Description
Lily and David discuss recent work on the ePICSA system, focusing on the development of a structured summaries database to support climate information for agriculture. They explore how moving from file-based systems to a database approach creates new opportunities for versioning, quality control, decentralised workflows, and accreditation of climate products. The conversation also reflects on the broader challenges of climate data quality, data rescue, and building sustainable systems that can support national meteorological services.
[00:00:07] Lily: Hello and welcome to the IDEMS podcast. I’m Lily Clements, a data scientist, and I’m here with David Stern, a founding director of IDEMS.
Hi, David.
[00:00:14] David: Hi, Lily. We’re discussing ePICSA today.
[00:00:19] Lily: Yes. So PICSA, I’m sure ePICSA is also something we’ve discussed before, but PICSA..
[00:00:24] David: Participatory Integrated Climate Services for Agriculture.
[00:00:29] Lily: Yes, that’s the one. And then the “e” part of that, is part of us digitising it, which I believe we have discussed in previous podcasts.

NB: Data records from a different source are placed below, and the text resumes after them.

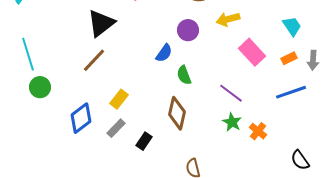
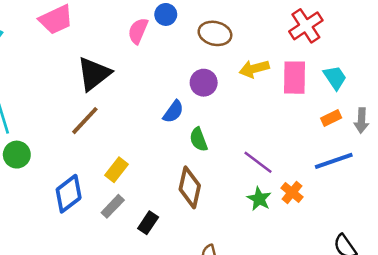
pink rectangle: (252, 52) -> (295, 78), moved, turned 44
orange cross: (258, 131) -> (292, 192), moved

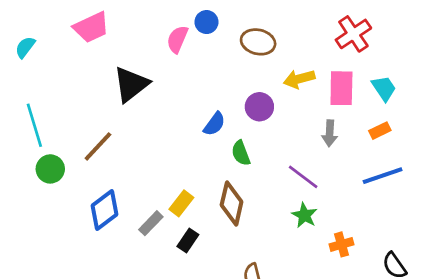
purple circle: (204, 83) -> (259, 107), moved
brown line: (85, 121) -> (98, 146), moved
gray arrow: (361, 121) -> (330, 133), moved
yellow rectangle: (117, 170) -> (181, 203), moved
orange cross: (292, 192) -> (341, 244), moved, turned 35

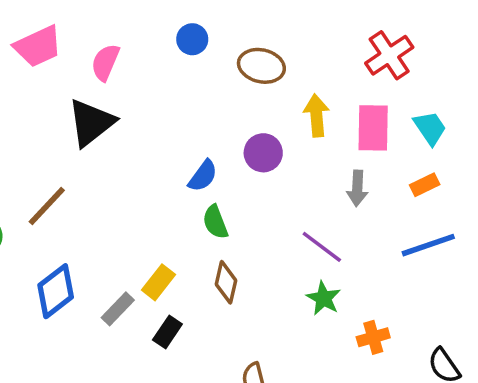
pink semicircle: (177, 39) -> (105, 62), moved
yellow arrow: (299, 79) -> (316, 116), turned 100
green semicircle: (241, 153) -> (215, 222), moved
brown diamond: (232, 203) -> (226, 282), size x0.7

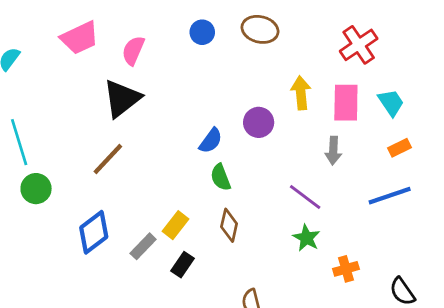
brown ellipse: (261, 66) -> (260, 29), moved
orange rectangle: (425, 185) -> (399, 148), moved
brown line: (47, 206) -> (108, 159), moved

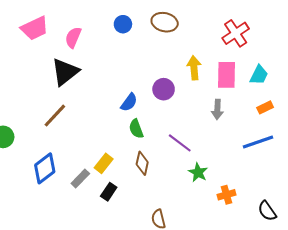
cyan trapezoid: (391, 103) -> (259, 75), turned 60
purple line: (305, 197) -> (180, 143), moved

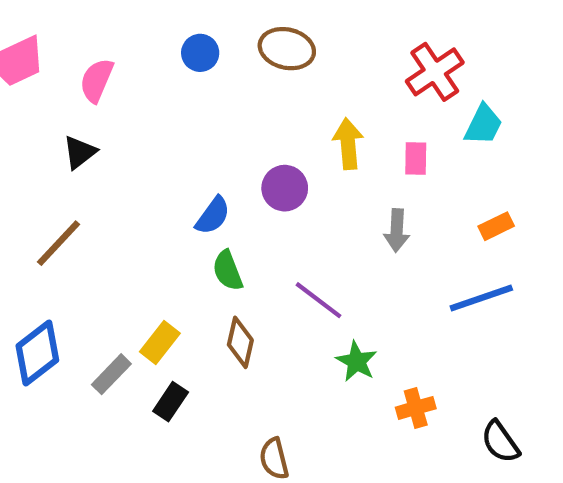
black triangle: (65, 72) -> (80, 152), size x0.6
pink rectangle: (226, 75) -> (416, 159), size x0.6
cyan trapezoid: (259, 75) -> (483, 125), moved

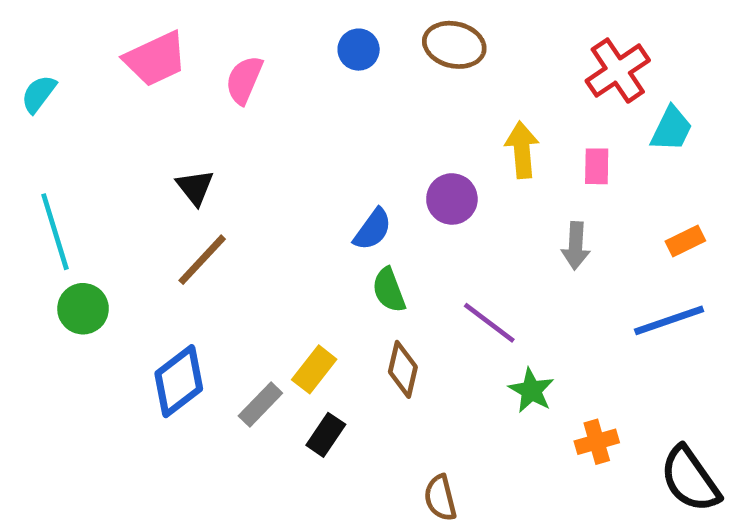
black triangle: (80, 152) -> (195, 187), moved, turned -30
black semicircle: (500, 442) -> (690, 479), size x1.4

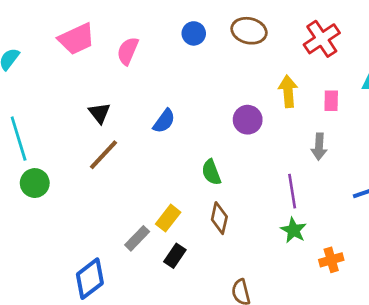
red cross: (618, 71) -> (322, 39), moved
blue semicircle: (373, 229) -> (164, 121), moved
purple line: (489, 323) -> (292, 191), moved, turned 44
blue diamond: (179, 381) -> (90, 279), moved

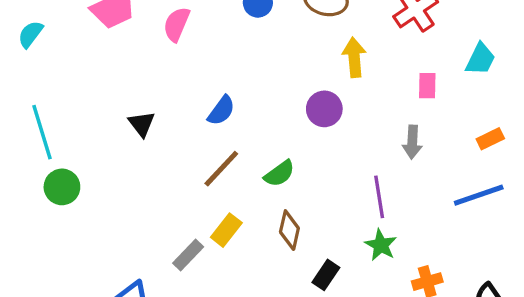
yellow arrow: (288, 91) -> (354, 57), moved
black triangle: (99, 113) -> (142, 124), moved
brown line: (103, 155) -> (221, 169), moved
green semicircle: (211, 172) -> (279, 174), turned -105
black rectangle: (175, 256) -> (326, 275), moved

[00:00:38] David: Yes. And one of the bits, which has just come out as needing to be done, and we’ve made some progress on, really relates to the fine details of this. And so this is going to be a more technical episode than quite a lot of the others. It is very practical, of course, and we can explain the need and why this is so important, but what we’re talking about is an implementation of a mini database to be able to manage the communication to the app of the summaries which farmers are using.
[00:01:16] Lily: Yeah. So, at the moment, the system is that we have these summaries, which are done with R code, and you can do them in R-Instat, and then we read them into kind of buckets, these Google buckets. But now, as we are implementing it at the moment, into a database, and then they are then read on the app side from the database into the app.
[00:01:38] David: Yeah. So let’s just clarify. It’s not that big a difference, the Google buckets are just sort of unstructured, they’re stored as files, those files were then read as files and interpreted as files. Whereas the database actually having a formalised database structure of that same data enables us to do things like manage versions and actually have multiple definitions.
It enables the app or the dashboard which manages the app to actually have more powerful control over how it uses different summaries that have been uploaded into the database.
[00:02:24] Lily: Yes. So I guess, how does this work? Why does a database allow this and the Google buckets or this kind of more unstructured system that we had with the Google buckets doesn’t?
[00:02:35] David: Well, of course, files and the fact that those files were essentially structured, semi-structured data, you could argue this is a relatively unstructured form of database, so it’s not a million miles away. But the problems that we’re trying to solve are that, when you write these files, there’s a question of whether you are writing the same thing that is going to be read.
What do I mean by this? Well, when the app is being created, it’s going to be created in such a way that it will read for the whole of, let’s take Zambia, so the app will read the data for the whole of Zambia. So it’s very nice when the files are there for the whole of Zambia.
But quite a lot of the work we have in Zambia with the Met office now is giving more ownership to the provinces. So it would be much nicer if they can be the ones managing that data. And then you’d get lots of little files, which would then have to come together.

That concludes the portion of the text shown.